Do you understand your role as a fiduciary? Are you equipped to meet both current and forthcoming transparency mandates? Do you know the very real consequences for non-compliance?
The Reality of Non-Compliance
As an employer, you can, and should, be relying on your benefits advisor and plan administrator to ensure that you are in full compliance with all current and future transparency mandates. That said, at the end of the day, it is you that will be left holding the bag, facing substantial, potentially crippling financial penalties of $100 per affected member, per day for non-compliance.

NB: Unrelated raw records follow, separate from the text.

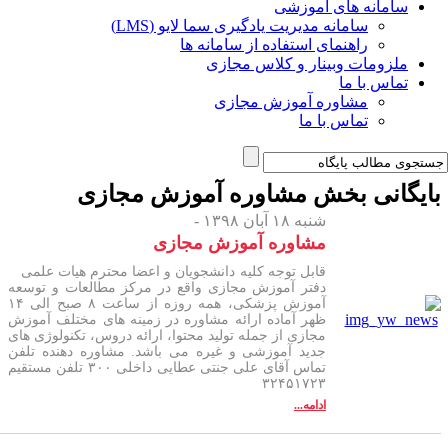
سامانه های آموزشی
سامانه مدیریت یادگیری سما لایو (LMS)
راهنمای استفاده از سامانه ها
ملزومات وبینار و کلاس مجازی
تماس با ما
مشاوره آموزش مجازی
تماس با ما
ایگانی بخش
مشاوره آموزش مجازی
شنبه ۱۸ آبان ۱۳۹۸ -
مشاوره آموزش مجازی
قابل توجه کلیه دانشجویان و اعضا محترم هیات علمی
دفتر آموزش مجازی واقع در مرکز مطالعات و توسعه
آموزش پزشکی، همه روزه از ساعت ۸ صبح الی ۱۴
ظهر آماده ارائه مشاوره در زمینه های مختلف آموزش
مجازی از جمله تولید محتوا، ارائه دروس، تکنولوژی های
جدید آموزشی و غیره می باشد. مشاوره دهنده تلفن
تماس آقای علی جنتی عطایی داخلی ۳۰۰ تلفن مستقیم
۳۲۴۵۱۷۲۳
ادامه...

To put that into perspective, a company with 300 employees could be fined well over $20 million per year. For a company with 1,000 employees, that number could be well over $70 million. Recognizing the risk these penalties pose to the financial soundness of your organization should be of critical importance.
There is no provision in the Transparency in Coverage Rule that makes an exception to fines because an employer finds compliance difficult or waited too long to implement a compliance solution. The “good faith” grace period announced by the Biden Administration last summer expired on July 1, 2022, and enforcement is now very much a reality.
The fact is, compliance doesn’t have to be difficult or burdensome. Further, implementing the right technology solution can yield a tremendous return on investment by putting truly actionable information in the hands of insured individuals that engages, empowers and incentivizes employees to take an active and informed role in their own healthcare.
The Transparency in Coverage Rule and No Surprises Act didn’t just create a need for a solution that ensures full compliance to avoid financial penalties, it has manifested a new consumer-first healthcare marketplace through which you and your covered employees can significantly benefit.
Of course there are opportunistic vendors out there providing fractional solutions that are underserving the critical needs of employers seeking a full compliance solution, leaving significant compliance gaps and more work in the long run. What you need is a more comprehensive approach.
Consider this. As an employer, you’re not only facing potentially budget-breaking fines if your business fails to comply with the transparency mandates, but you could be overpaying for employee healthcare by 40% or more due to extreme price variations in the marketplace.
At TALON, for example, we solve for both dangers. We’ve built a suite of software services designed to ensure full compliance with both current and forthcoming transparency requirements, while also leveraging behavioral economics, unmatched benefits expertise, and an unrivaled technology platform to lower healthcare spend long-term and ensure employee access to high-quality care.
Look for a platform that can be seamlessly integrated with existing architectures without hassle or disruption while also eliminating the need for multiple vendors and costly administration fees by consolidating all the tools needed to future-proof your business into one scalable, all-encompassing solution. That’s the best way to turn a new requirement to your advantage.